Task requirements: Exactly as written, transcribe the lines that run from the one containing "Signup (592, 60)" to the end of the records below.
*** Opening of Information shown ***
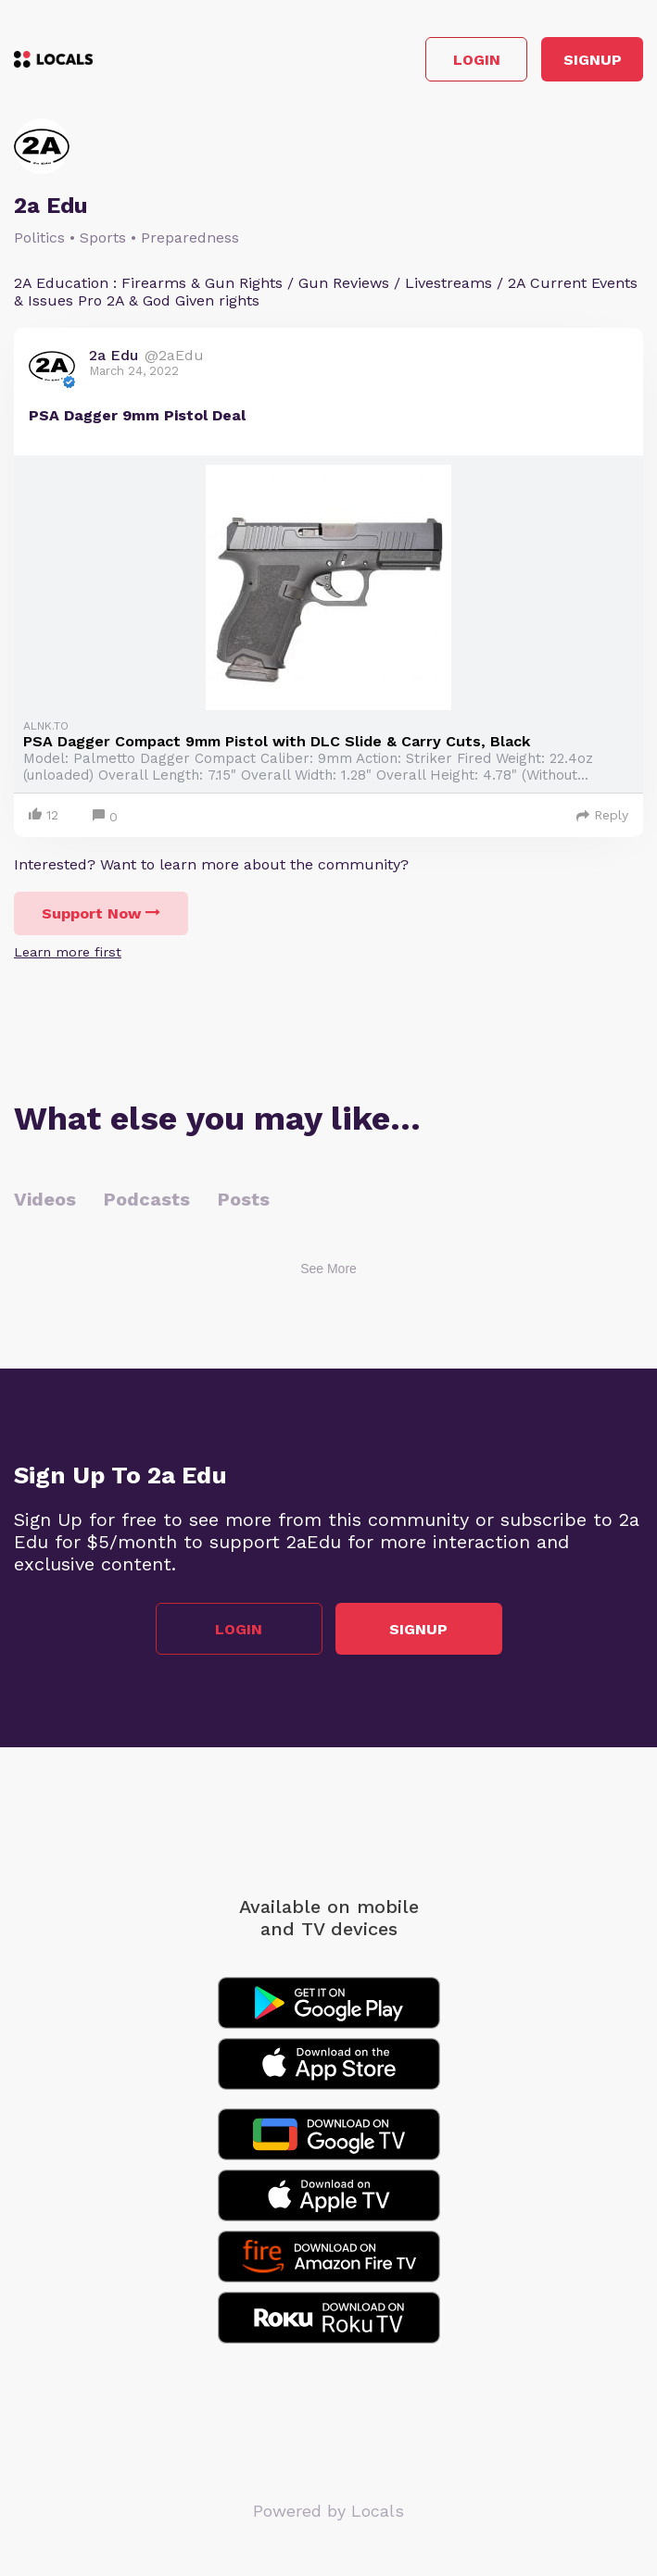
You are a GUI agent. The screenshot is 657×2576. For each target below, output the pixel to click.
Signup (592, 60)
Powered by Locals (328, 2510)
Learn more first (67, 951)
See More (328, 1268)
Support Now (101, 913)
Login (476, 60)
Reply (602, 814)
*** Close of Information shown ***
Response to this task:
Signup (592, 60)
Powered by Locals (328, 2510)
Learn more first (67, 951)
See More (328, 1268)
Support Now (101, 913)
Login (476, 60)
Reply (602, 814)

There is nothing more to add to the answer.